1) Clone this repository to your local machine.

2) Install Docker and perform necessary configurations (explained in the next section).

3) Copy the dataset folder named "OU-InertGaitAction_wStepAnnotation" into the Data Sets directory of the cloned project.

4) Open "Git Bash" (or similar) inside the project directory.

5) Run python setup.py. This will setup the Docker environment and land you inside the container's terminal.

6) Run ls to verify that all the project files are available inside the container.

7) Run python app.py inside the container. This will perform the pre-processing and visualization steps on the original dataset.

Setting up Docker

For Windows

1) Make sure any VMM software (e.g. VirtualBox) is uninstalled/disabled, as their settings for the windows 'Hyper-V' hypervisor conflict with docker.

2) Download and install "Docker Desktop for Windows" (set it to use linux based containers): https://hub.docker.com/editions/community/docker-ce-desktop-windows

3) Docker requires the network connection to be private. To make sure this is the case, open windows powershell as administrator and execute the following command:

Set-NetConnectionProfile -interfacealias "vEthernet (DockerNAT)" -NetworkCategory Private

4) In the notification tray, right-click docker's whale icon and go to "Settings".

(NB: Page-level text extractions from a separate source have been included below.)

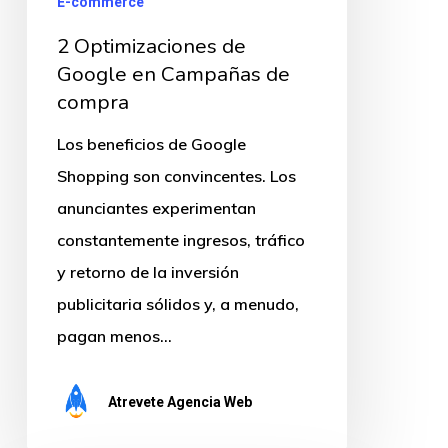
E-commerce
2 Optimizaciones de
Google en Campañas de
compra
Los beneficios de Google
Shopping son convincentes. Los
anunciantes experimentan
constantemente ingresos, tráfico
y retorno de la inversión
publicitaria sólidos y, a menudo,
pagan menos…
Atrevete Agencia Web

5) If using a VPN client (e.g. Cisco Anyconnect), docker's network address needs to be configured so that it doesn't clash with the VPN client. For this, go to the "Network" tab and set the "Subnet Address" to 192.168.100.0, or an address which is allowed by the VPN route settings. This can found in the vpn client's route details.

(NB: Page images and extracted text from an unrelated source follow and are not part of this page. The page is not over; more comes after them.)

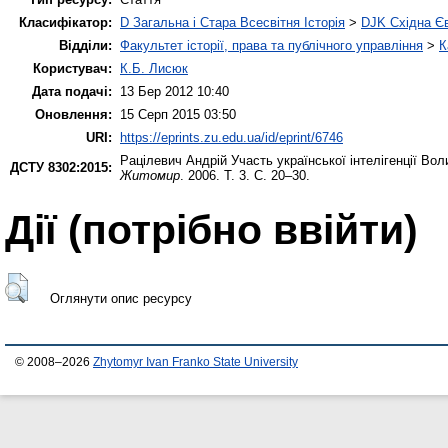
Класифікатор:
D Загальна і Стара Всесвітня Історія
>
DJK Східна Є
Відділи:
Факультет історії, права та публічного управління
>
К
Користувач:
К.Б. Лисюк
Дата подачі:
13 Бер 2012 10:40
Оновлення:
15 Серп 2015 03:50
URI:
https://eprints.zu.edu.ua/id/eprint/6746
Рацілевич Андрій
Участь української інтелігенції Вол
ДСТУ 8302:2015:
Житомир
. 2006. Т. 3. С. 20–30.
Дії ​​(потрібно ввійти)
Оглянути опис ресурсу
© 2008–2026
Zhytomyr Ivan Franko State University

6) Go to the General tab and check the box that says - Expose daemon on tcp://localhost:2375 without TLS. This allows connections from development tools like PyCharm. Warning: This step may require turning off any 3rd party Anti-virus software.

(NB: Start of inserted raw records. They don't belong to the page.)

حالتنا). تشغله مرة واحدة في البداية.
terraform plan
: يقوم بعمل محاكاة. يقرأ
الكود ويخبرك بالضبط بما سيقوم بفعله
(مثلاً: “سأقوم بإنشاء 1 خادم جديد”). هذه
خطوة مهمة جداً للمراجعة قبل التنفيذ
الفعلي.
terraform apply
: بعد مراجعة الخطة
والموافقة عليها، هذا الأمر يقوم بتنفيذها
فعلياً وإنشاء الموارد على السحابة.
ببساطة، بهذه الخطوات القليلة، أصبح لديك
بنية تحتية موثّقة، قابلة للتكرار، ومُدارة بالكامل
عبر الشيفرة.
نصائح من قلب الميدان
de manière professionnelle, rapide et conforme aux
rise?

Optionally: Uncheck the box which says Start Docker Desktop when you log in, as this program may slow down startup.

7) Go to the "Shared Drives" tab and check the box for whichever drive the project resides in (this is to allow volume mounting).

8) Restart the computer for good measure.

9) Make sure Docker is running in the system tray.

10) Run this command to ensure a functioning install: docker run hello-world

For Linux

Getting Docker to work on Linux is pretty straightforward. Just follow the steps in the official documentation:

https://docs.docker.com/install/linux/docker-ce/ubuntu/

IDE Tips

From personal experience; PyCharm works best for Dockerized Python applications. VS Code is also great, but as of April 2019, it lacks the ability to use the container's Python interpreter. To get around this problem, a virtual environment can be made using the provided requirements.txt file. This environment's interpreter can then aid in development, however, this is just an easy workaround and will be rendered unnecessary with upcoming updates to VS Code. A terminal (like GitBash) can also be used rather easily, since the project uses a docker-compose file to automate all the configurations.

Recent Changes

  • Configured the project to run in a container environment using Docker.
  • Fixed minor issues with the visualization dashboards.
  • Automated project installation by creating setup.py.

What the code does

  • Cleans up the default data set as it requires pre-processing.
  • Implements 'Dataset' and 'Subject' classes (these set the stage for accessing all the data for any subject).
  • Implements web-based dashboards for data visualization.
  • Generates 51 time-domain features using a sliding window.
  • Applies super-sampling to counter class imbalance.
  • Applies recursive feature elimination with cross validation to select the best features.
  • Trains a Random Forest Classifier and Data Normalization Model.
  • Exports the trained models for deployment.

Note:

  • Read the in-code documentation to follow along with what is being done.